Only lines with the word "energy" belong in the answer; copy them from the records below.

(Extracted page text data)
* * *

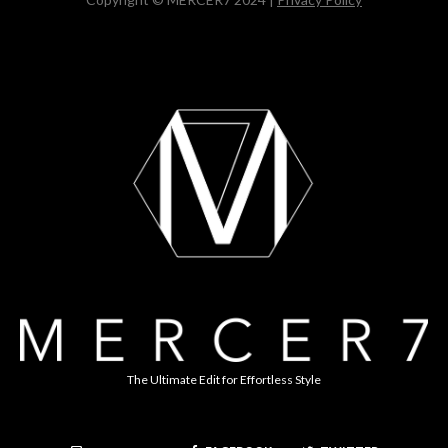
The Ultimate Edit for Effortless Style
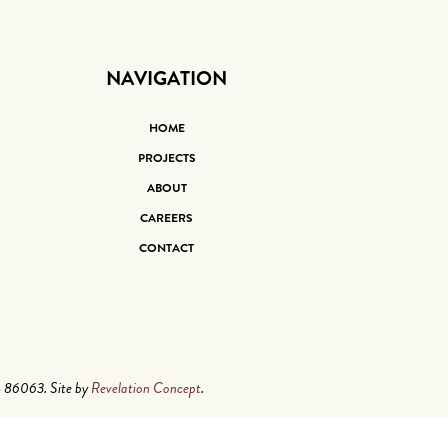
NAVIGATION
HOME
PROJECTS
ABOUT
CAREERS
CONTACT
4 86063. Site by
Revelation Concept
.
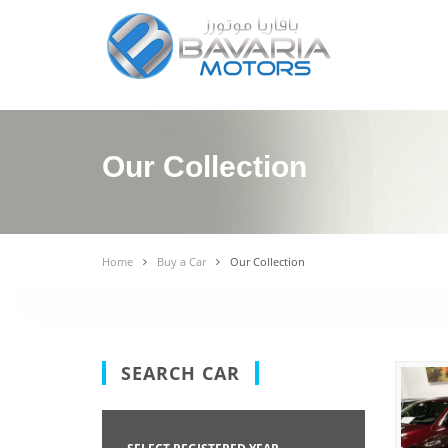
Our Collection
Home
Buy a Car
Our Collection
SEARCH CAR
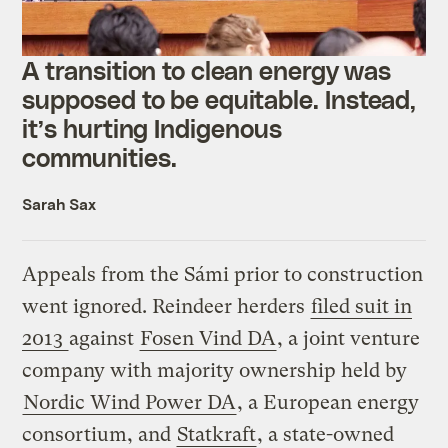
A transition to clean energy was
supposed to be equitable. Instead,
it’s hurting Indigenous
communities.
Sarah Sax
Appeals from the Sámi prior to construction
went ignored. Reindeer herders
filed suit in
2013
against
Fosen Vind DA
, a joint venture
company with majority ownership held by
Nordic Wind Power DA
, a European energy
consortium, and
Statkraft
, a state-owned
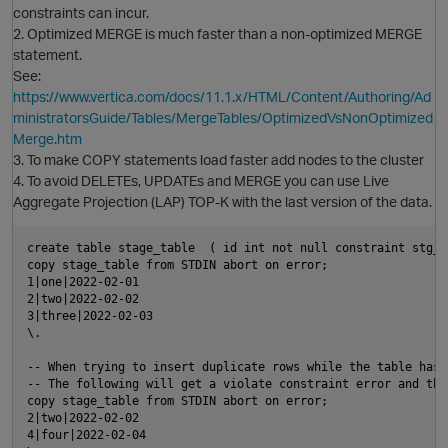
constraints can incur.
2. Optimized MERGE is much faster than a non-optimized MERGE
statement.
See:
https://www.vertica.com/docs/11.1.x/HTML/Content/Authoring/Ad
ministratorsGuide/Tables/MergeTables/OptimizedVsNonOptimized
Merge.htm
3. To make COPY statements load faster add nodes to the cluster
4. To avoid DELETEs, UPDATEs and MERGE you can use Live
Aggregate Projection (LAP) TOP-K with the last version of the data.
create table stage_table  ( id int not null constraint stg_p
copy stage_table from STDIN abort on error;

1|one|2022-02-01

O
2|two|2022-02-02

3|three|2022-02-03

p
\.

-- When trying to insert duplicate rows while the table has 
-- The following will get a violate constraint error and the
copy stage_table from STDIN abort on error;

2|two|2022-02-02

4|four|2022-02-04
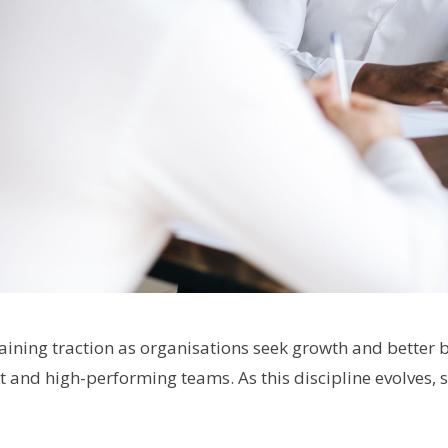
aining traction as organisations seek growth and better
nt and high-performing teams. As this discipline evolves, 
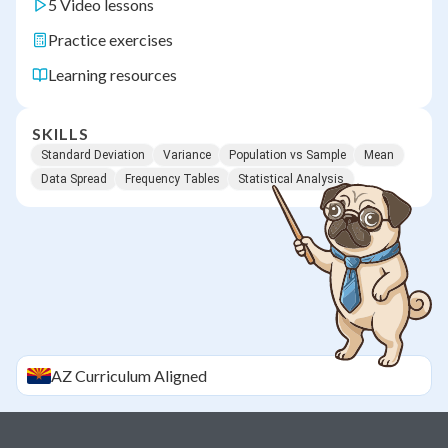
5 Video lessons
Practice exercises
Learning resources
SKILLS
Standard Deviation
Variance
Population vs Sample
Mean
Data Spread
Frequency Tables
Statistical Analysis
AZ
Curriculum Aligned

* * *

• _Answer area_:
A transition to clean energy was
, a European energy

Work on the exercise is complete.